But even some of that--that the tonfa, sai, nunchaku were farming implements--is conjecture, is it not? I am not entirely convinced that this is the case but I am prepared to be corrected.


----------



## GojuBujin (Jun 25, 2002)

I only have to go on what my Senseis have hold me.  I'm for sure the Kama was as well the Sai for farming.  Apparently the logic behind it all was, since there was a ban on weapons, the peasants turned to their tools for defense.

Michael 
www.inigmasoft.com/goyukai


----------



## RyuShiKan (Jun 25, 2002)

The sai was actually a "Police" weapon so it is doubtfull if peasants were using it.
The reason why you see so many "farm tools" being used could be due to the fact that after the Meiji restoration many Okinawans lost everything and had to find actual work.
Choki Motobu's family were extremly high up in Okinawa's Social Class System, however they tried to start a horse drawn taxi service, among other things, but failed.
Many fairly well off families became very poor overnight.
That is one theory anyway.
Another is due to the ban of metal weapons, this was almost entirely directed at the sword, many Okinawans decided to use wood weapons.


----------



## GojuBujin (Jun 25, 2002)

Interesting...

Michael
www.inigmasoft.com/goyukai


----------



## RyuShiKan (Jun 25, 2002)

Regarding the Sai.
The Sai was used by the Okinawan Police in both pre Meiji as and possibly post Meiji period. It was used in the same way the Japanese Jutte was. (the Jutte has only one prong where the Sai has two)


Michael, 
I noticed your dojo is in St. Louis. I used to live there for a while, University City and work in East St. Louis..........nice place.


----------



## arnisador (Jun 25, 2002)

> _Originally posted by RyuShiKan _
> 
> *Another is due to the ban of metal weapons, this was almost entirely directed at the sword, many Okinawans decided to use wood weapons. *



I've asked this before--_was_ there a traditional Okinawan sword? One imagines there muct have been but I have never heard of one.


----------



## RyuShiKan (Jun 25, 2002)

Of the swords used in Okinawa I have seen the Chinese Broad Sword, Katana, "mountain sword", and the long handled knife that is used in the Rochin and Tinbei combination.

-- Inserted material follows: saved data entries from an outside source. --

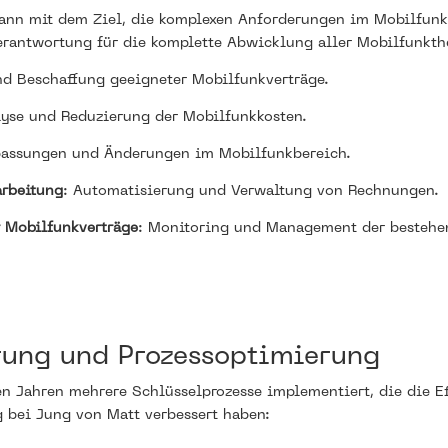
nn mit dem Ziel, die komplexen Anforderungen im Mobilfunk
rantwortung für die komplette Abwicklung aller Mobilfunkthe
nd Beschaffung geeigneter Mobilfunkverträge.
lyse und Reduzierung der Mobilfunkkosten.
passungen und Änderungen im Mobilfunkbereich.
rbeitung
: Automatisierung und Verwaltung von Rechnungen.
 Mobilfunkverträge
: Monitoring und Management der bestehen
ung und Prozessoptimierung
en Jahren mehrere Schlüsselprozesse implementiert, die die E
 bei Jung von Matt verbessert haben:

I have never actually seen an "Okinawan Sword" per say. I don't even know if they had foundaries to make anything like a katana.

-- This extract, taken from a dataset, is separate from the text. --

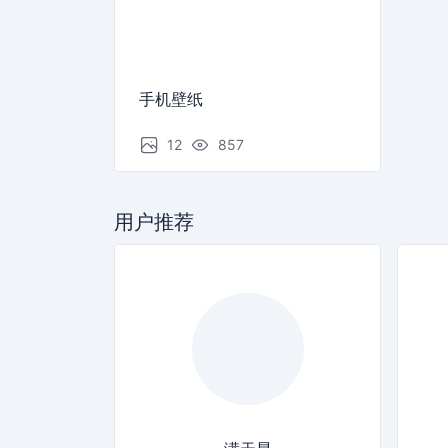
手机壁纸
12
857
用户推荐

Good question and if I had the time and resources I wouldn't mind looking into that further.


----------



## Yari (Jun 26, 2002)

> _Originally posted by arnisador _
> 
> *
> 
> I've asked this before--was there a traditional Okinawan sword? One imagines there muct have been but I have never heard of one. *



I not sure, but why should there? If you look at the European MA, the swords evovls depending on how combat evovled. The japanese have held onto the "katana", but I think (and not sure)it's because the religious status the swords has, and the way they fighted didn't change either, and the social status connected with the sword.

/Yari


----------



## Cthulhu (Jun 26, 2002)

> _Originally posted by arnisador _
> 
> *
> But even some of that--that the tonfa, sai, nunchaku were farming implements--is conjecture, is it not? I am not entirely convinced that this is the case but I am prepared to be corrected. *



Many researchers no longer hold to the 'sai as farming implement' anymore.  There really is no good use for it as a farming tool.  Also, its appearance as a weapon in Chinese and Filipino martial arts suggest that it was a weapon brought over from elsewhere, most likely China due to Okinawa's connection to China.

Cthulhu


----------



## RyuShiKan (Jun 26, 2002)

> _Originally posted by Cthulhu _
> 
> *
> 
> ...



Most researchers never thought it was a farming tool.......since most Okinawas knew what it was.
I have never met an Okinawa that said it was a "farm tool"


----------



## sweeper (Jun 26, 2002)

in europe swords didn't just change due to the changes in combat, but combat also changed due to the sword.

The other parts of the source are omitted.